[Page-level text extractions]
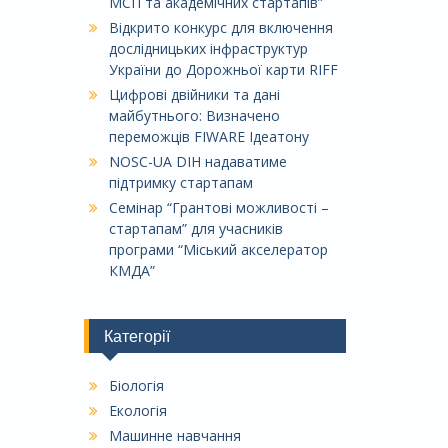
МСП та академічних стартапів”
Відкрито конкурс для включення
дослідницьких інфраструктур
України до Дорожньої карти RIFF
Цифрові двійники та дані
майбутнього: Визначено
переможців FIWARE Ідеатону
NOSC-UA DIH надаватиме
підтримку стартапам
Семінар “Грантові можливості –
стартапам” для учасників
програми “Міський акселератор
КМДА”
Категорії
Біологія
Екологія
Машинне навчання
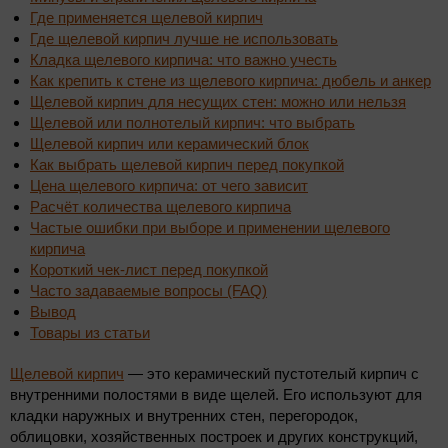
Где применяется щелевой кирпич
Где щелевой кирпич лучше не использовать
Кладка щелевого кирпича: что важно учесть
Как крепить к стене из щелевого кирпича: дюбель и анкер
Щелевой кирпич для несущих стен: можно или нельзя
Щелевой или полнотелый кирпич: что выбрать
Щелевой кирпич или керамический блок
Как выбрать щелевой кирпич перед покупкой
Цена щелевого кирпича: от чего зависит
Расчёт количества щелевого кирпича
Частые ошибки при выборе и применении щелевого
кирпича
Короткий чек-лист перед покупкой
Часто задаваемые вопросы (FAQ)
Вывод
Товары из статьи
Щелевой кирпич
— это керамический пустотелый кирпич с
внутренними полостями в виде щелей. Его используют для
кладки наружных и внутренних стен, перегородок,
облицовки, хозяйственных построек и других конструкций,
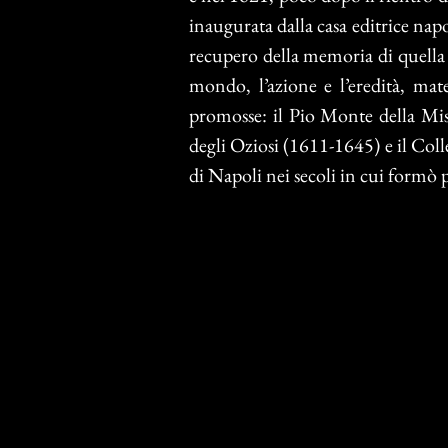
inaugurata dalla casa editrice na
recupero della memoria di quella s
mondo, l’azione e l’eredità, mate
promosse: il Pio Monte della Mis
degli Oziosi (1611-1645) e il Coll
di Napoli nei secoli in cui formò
==
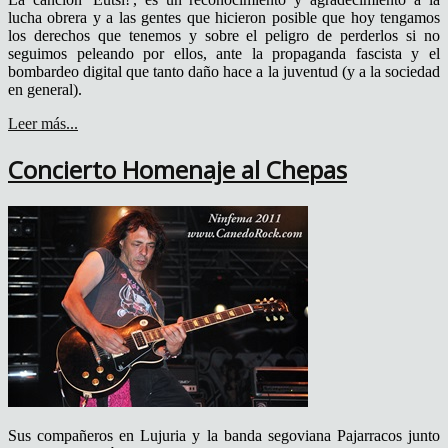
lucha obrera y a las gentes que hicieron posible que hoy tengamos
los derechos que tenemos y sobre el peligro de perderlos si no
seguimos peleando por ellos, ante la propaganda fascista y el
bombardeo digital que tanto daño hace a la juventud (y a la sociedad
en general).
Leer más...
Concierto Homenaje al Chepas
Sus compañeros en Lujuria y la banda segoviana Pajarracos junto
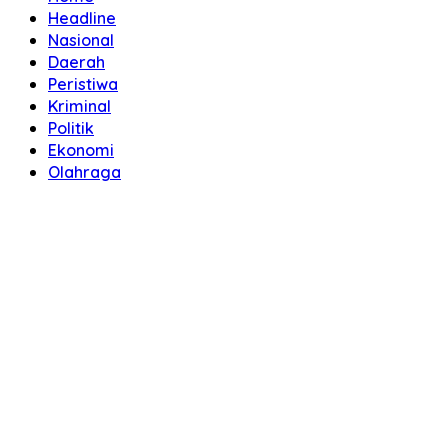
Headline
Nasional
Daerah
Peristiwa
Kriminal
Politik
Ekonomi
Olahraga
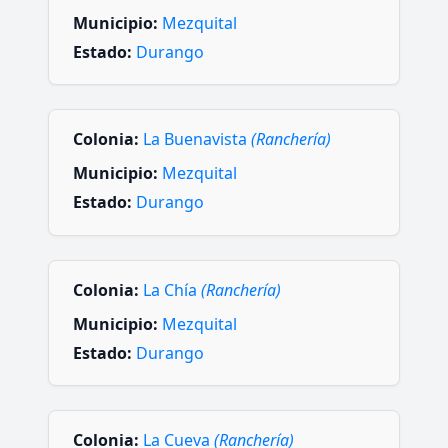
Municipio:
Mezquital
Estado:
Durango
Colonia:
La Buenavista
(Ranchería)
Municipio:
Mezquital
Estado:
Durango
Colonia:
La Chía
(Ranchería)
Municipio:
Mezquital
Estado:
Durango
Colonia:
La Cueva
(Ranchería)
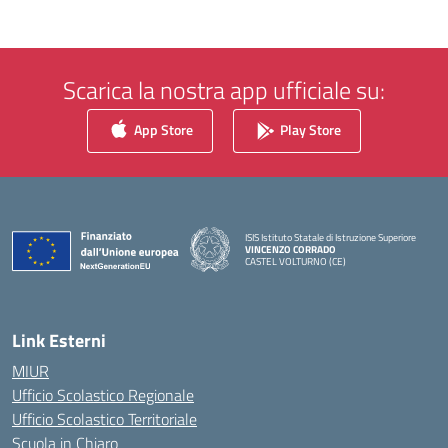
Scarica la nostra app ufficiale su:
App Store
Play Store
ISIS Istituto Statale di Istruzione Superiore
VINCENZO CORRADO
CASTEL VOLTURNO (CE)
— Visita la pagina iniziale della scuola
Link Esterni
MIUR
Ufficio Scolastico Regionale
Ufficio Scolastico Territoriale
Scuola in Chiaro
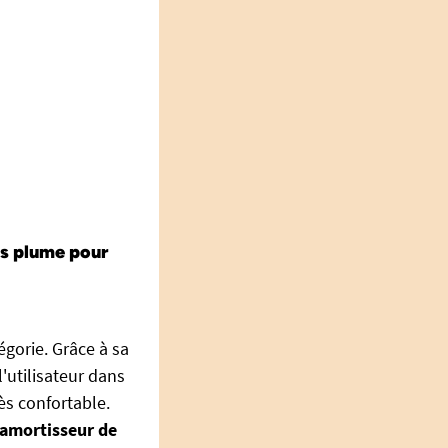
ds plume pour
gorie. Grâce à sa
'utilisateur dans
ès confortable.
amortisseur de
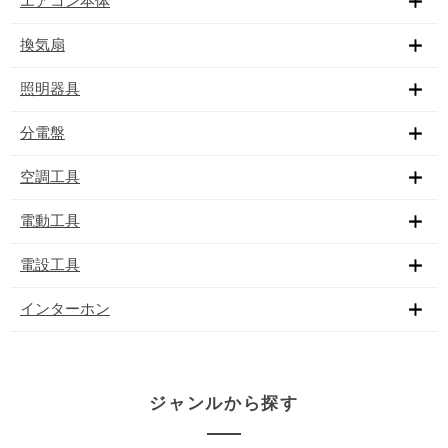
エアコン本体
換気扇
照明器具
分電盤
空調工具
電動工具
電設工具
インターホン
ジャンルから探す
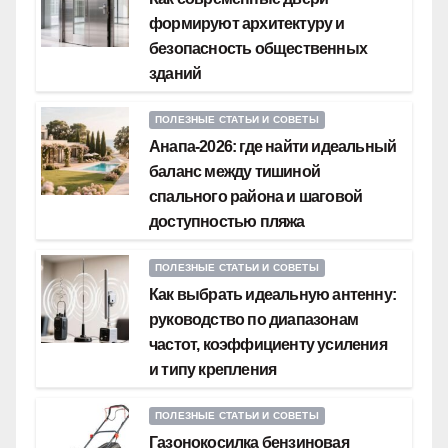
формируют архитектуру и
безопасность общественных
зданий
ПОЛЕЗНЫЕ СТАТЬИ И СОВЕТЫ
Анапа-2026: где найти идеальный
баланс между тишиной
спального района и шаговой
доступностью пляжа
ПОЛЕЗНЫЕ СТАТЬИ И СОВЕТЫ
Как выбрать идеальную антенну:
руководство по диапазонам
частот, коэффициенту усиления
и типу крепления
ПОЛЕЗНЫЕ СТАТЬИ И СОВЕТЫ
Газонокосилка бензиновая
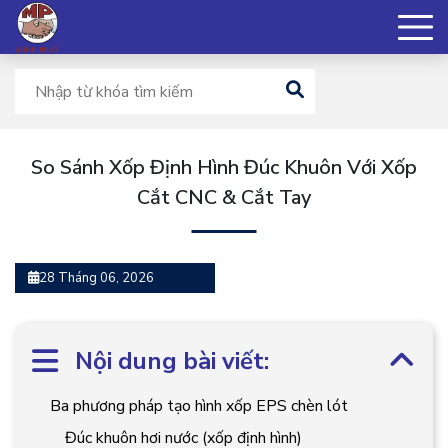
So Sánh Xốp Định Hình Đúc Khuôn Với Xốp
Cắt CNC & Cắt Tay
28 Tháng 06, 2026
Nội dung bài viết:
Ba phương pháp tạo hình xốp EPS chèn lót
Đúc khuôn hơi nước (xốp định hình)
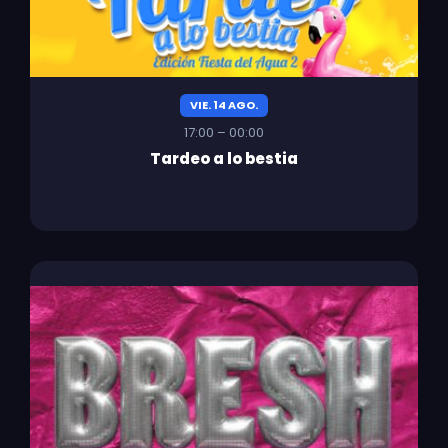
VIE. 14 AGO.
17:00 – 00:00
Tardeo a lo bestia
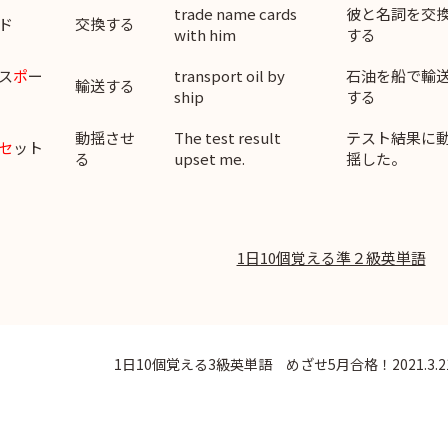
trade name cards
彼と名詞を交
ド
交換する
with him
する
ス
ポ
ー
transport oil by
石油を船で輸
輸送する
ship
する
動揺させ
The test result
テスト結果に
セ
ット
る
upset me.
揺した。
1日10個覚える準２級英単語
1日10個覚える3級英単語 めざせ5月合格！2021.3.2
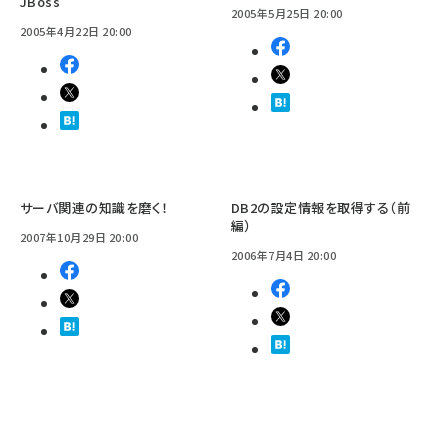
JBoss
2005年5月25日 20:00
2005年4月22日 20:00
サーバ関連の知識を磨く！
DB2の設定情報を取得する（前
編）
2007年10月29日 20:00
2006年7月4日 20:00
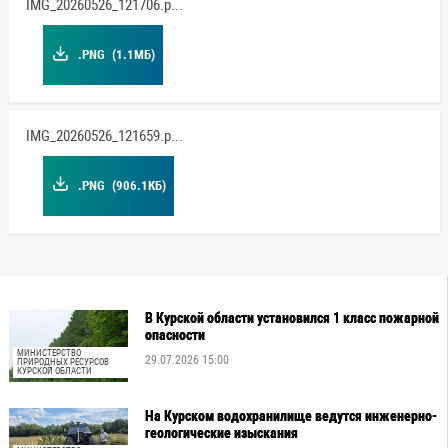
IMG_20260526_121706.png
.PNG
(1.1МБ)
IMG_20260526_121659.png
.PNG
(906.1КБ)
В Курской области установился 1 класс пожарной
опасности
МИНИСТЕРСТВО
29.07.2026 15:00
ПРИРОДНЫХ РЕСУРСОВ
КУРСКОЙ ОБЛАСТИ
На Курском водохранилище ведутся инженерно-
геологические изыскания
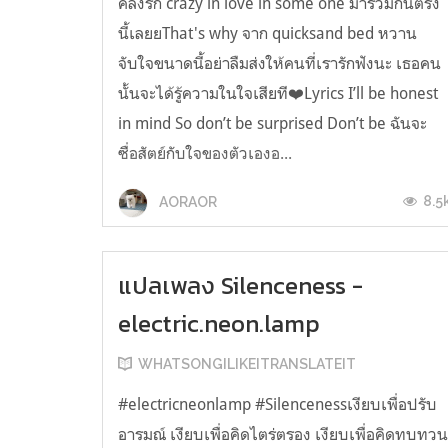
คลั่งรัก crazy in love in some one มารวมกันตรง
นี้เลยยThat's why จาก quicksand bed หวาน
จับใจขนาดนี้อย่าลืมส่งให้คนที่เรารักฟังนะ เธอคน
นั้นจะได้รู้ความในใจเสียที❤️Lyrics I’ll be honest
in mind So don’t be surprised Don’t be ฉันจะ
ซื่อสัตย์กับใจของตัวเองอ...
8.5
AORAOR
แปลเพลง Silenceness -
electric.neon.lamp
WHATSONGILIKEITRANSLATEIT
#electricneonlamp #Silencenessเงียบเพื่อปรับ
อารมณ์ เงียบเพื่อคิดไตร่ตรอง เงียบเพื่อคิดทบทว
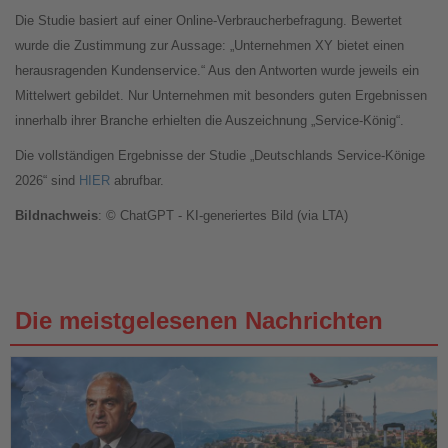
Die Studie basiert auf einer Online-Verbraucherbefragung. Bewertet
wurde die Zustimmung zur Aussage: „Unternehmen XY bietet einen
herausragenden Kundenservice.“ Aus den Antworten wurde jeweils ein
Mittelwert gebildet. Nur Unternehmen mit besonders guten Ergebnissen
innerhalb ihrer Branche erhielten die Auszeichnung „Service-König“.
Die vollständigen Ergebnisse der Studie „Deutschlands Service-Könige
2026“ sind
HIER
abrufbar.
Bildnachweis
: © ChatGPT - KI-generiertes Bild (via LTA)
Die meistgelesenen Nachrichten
...
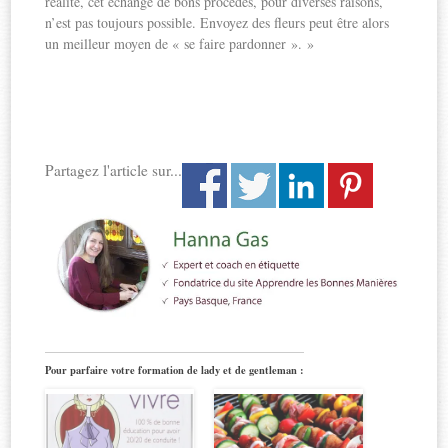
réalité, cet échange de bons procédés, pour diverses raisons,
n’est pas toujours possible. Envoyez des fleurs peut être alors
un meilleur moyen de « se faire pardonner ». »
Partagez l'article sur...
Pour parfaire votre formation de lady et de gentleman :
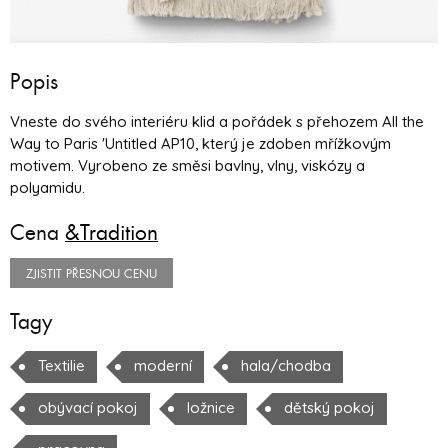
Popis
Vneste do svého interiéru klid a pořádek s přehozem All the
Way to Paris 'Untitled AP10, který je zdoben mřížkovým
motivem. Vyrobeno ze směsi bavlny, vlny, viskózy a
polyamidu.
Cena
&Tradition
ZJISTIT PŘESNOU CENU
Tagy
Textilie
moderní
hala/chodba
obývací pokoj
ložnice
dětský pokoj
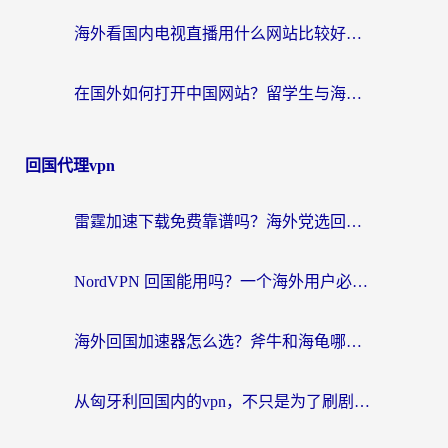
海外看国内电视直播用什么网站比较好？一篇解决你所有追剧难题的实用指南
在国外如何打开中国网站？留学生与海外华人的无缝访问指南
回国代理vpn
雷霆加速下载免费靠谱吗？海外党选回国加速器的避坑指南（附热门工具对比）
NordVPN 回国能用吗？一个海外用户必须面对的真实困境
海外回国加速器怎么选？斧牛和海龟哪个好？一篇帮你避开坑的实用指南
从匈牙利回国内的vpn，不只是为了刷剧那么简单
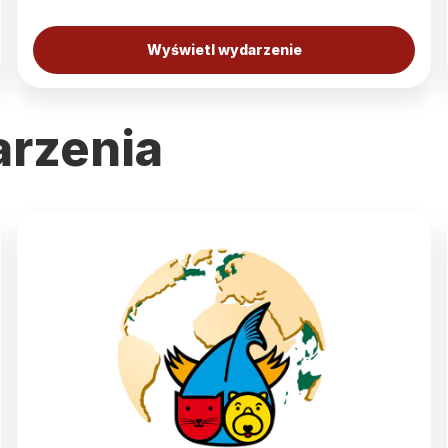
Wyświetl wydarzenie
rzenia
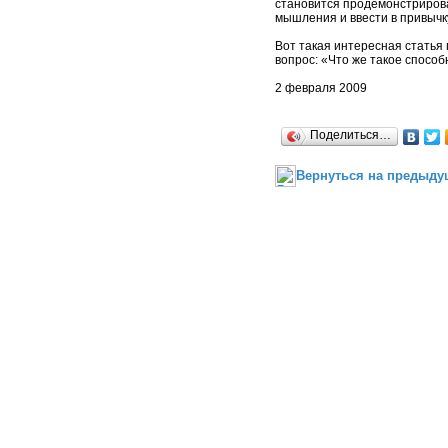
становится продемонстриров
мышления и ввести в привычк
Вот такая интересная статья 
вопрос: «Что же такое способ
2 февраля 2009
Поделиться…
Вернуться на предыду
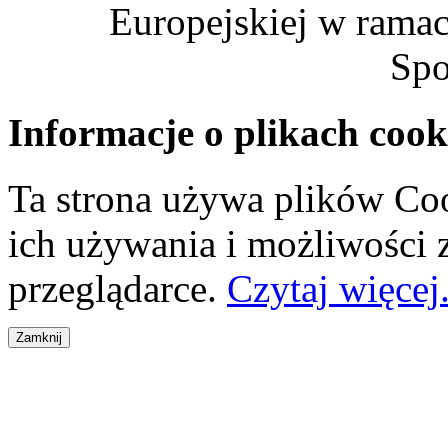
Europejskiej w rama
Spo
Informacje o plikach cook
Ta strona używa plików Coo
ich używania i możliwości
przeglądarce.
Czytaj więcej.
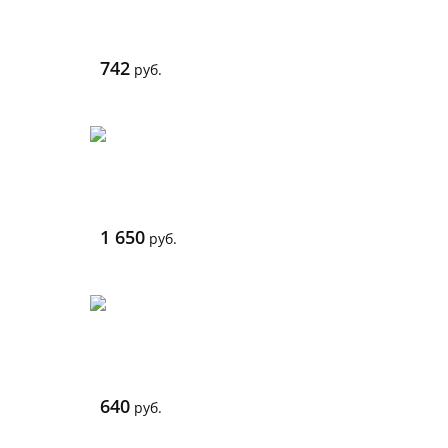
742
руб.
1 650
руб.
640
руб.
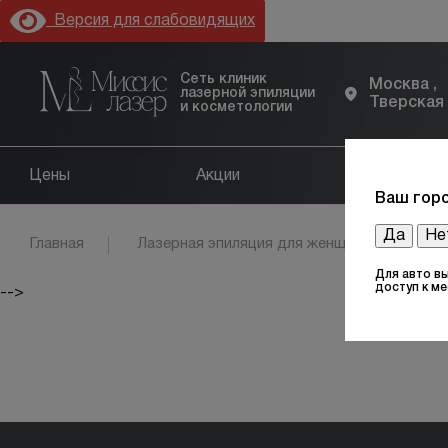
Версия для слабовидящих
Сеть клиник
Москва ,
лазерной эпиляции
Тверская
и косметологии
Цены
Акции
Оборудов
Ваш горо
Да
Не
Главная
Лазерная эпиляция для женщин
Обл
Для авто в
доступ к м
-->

Task prompt: Leave out every picture, and copy exactly the lines above starting at the one holding "МСП та академічних" and ending at the one holding "di Napoli nei secoli in cui formò", no more and no less.

Answer to the exercise:
МСП та академічних стартапів”
Відкрито конкурс для включення
дослідницьких інфраструктур
України до Дорожньої карти RIFF
Цифрові двійники та дані
майбутнього: Визначено
переможців FIWARE Ідеатону
NOSC-UA DIH надаватиме
підтримку стартапам
Семінар “Грантові можливості –
стартапам” для учасників
програми “Міський акселератор
КМДА”
Категорії
Біологія
Екологія
Машинне навчання
Где применяется щелевой кирпич
Где щелевой кирпич лучше не использовать
Кладка щелевого кирпича: что важно учесть
Как крепить к стене из щелевого кирпича: дюбель и анкер
Щелевой кирпич для несущих стен: можно или нельзя
Щелевой или полнотелый кирпич: что выбрать
Щелевой кирпич или керамический блок
Как выбрать щелевой кирпич перед покупкой
Цена щелевого кирпича: от чего зависит
Расчёт количества щелевого кирпича
Частые ошибки при выборе и применении щелевого
кирпича
Короткий чек-лист перед покупкой
Часто задаваемые вопросы (FAQ)
Вывод
Товары из статьи
Щелевой кирпич
— это керамический пустотелый кирпич с
внутренними полостями в виде щелей. Его используют для
кладки наружных и внутренних стен, перегородок,
облицовки, хозяйственных построек и других конструкций,
inaugurata dalla casa editrice na
recupero della memoria di quella s
mondo, l’azione e l’eredità, mate
promosse: il Pio Monte della Mis
degli Oziosi (1611-1645) e il Coll
di Napoli nei secoli in cui formò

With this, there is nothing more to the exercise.